*PROBLEM DETAILS:*
Below are records that should be duplicated exactly, with no image retained.

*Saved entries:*
━━━
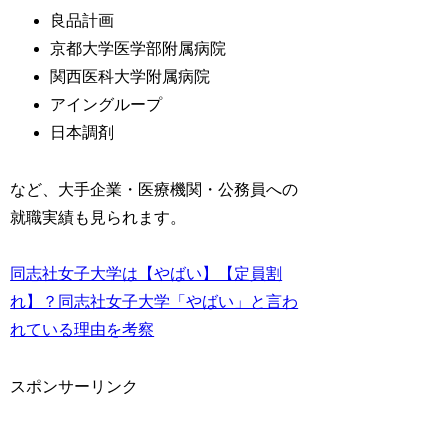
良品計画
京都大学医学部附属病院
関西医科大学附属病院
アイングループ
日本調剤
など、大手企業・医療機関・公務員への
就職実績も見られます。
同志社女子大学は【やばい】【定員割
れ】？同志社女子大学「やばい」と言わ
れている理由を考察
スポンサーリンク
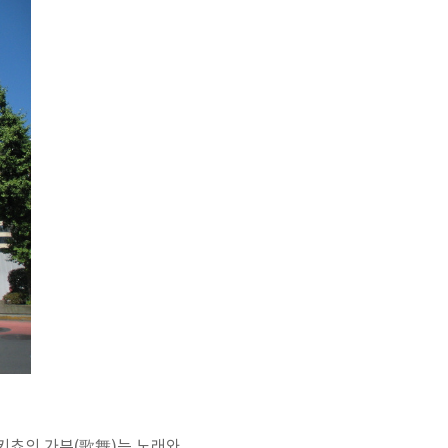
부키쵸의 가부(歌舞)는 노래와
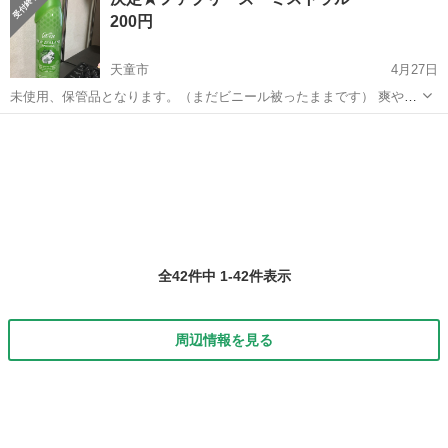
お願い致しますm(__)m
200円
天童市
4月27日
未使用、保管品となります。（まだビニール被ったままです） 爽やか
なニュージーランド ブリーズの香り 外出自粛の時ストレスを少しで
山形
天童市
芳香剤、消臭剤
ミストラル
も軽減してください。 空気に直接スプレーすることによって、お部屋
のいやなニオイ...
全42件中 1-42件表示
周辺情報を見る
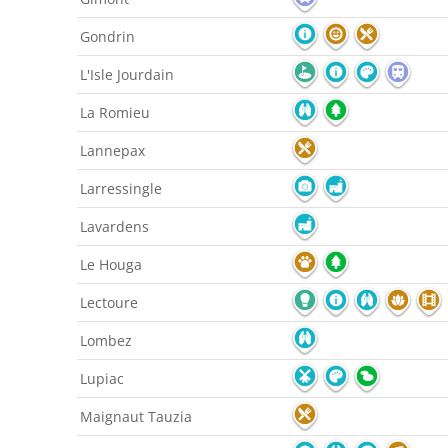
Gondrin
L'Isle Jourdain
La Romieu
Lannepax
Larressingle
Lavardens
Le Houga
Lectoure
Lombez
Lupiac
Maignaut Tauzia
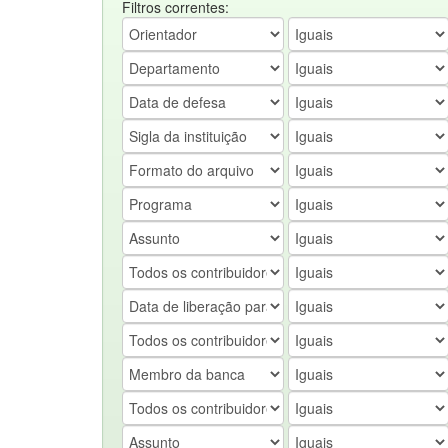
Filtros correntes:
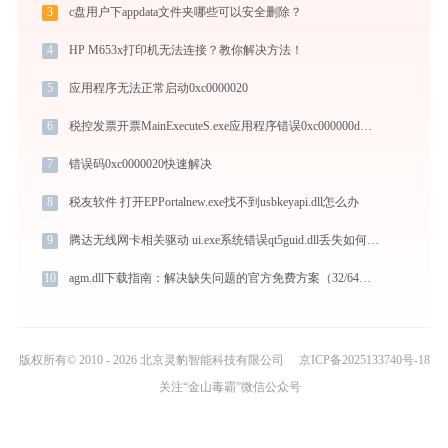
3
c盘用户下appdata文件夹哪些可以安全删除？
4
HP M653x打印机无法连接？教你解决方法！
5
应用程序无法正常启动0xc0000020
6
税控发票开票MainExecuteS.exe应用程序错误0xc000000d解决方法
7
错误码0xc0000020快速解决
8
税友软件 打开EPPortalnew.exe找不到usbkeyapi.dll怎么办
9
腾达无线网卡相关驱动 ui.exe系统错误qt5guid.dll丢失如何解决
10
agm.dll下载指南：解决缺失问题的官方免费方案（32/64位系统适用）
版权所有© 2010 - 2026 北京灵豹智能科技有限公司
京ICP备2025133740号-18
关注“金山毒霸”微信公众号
━━━
*RESULT OF THIS TASK:*
良品計画
京都大学医学部附属病院
関西医科大学附属病院
アイングループ
日本調剤
など、大手企業・医療機関・公務員への
就職実績も見られます。
同志社女子大学は【やばい】【定員割
れ】？同志社女子大学「やばい」と言わ
れている理由を考察
スポンサーリンク
부키쵸의 가부(歌舞)는 노래와
お願い致しますm(__)m
200円
天童市
4月27日
未使用、保管品となります。（まだビニール被ったままです） 爽やか
なニュージーランド ブリーズの香り 外出自粛の時ストレスを少しで
山形
天童市
芳香剤、消臭剤
ミストラル
も軽減してください。 空気に直接スプレーすることによって、お部屋
のいやなニオイ...
全42件中 1-42件表示
周辺情報を見る
Gondrin
L'Isle Jourdain
La Romieu
Lannepax
Larressingle
Lavardens
Le Houga
Lectoure
Lombez
Lupiac
Maignaut Tauzia
Filtros correntes:
3
c盘用户下appdata文件夹哪些可以安全删除？
4
HP M653x打印机无法连接？教你解决方法！
5
应用程序无法正常启动0xc0000020
6
税控发票开票MainExecuteS.exe应用程序错误0xc000000d解决方法
7
错误码0xc0000020快速解决
8
税友软件 打开EPPortalnew.exe找不到usbkeyapi.dll怎么办
9
腾达无线网卡相关驱动 ui.exe系统错误qt5guid.dll丢失如何解决
10
agm.dll下载指南：解决缺失问题的官方免费方案（32/64位系统适用）
版权所有© 2010 - 2026 北京灵豹智能科技有限公司
京ICP备2025133740号-18
关注“金山毒霸”微信公众号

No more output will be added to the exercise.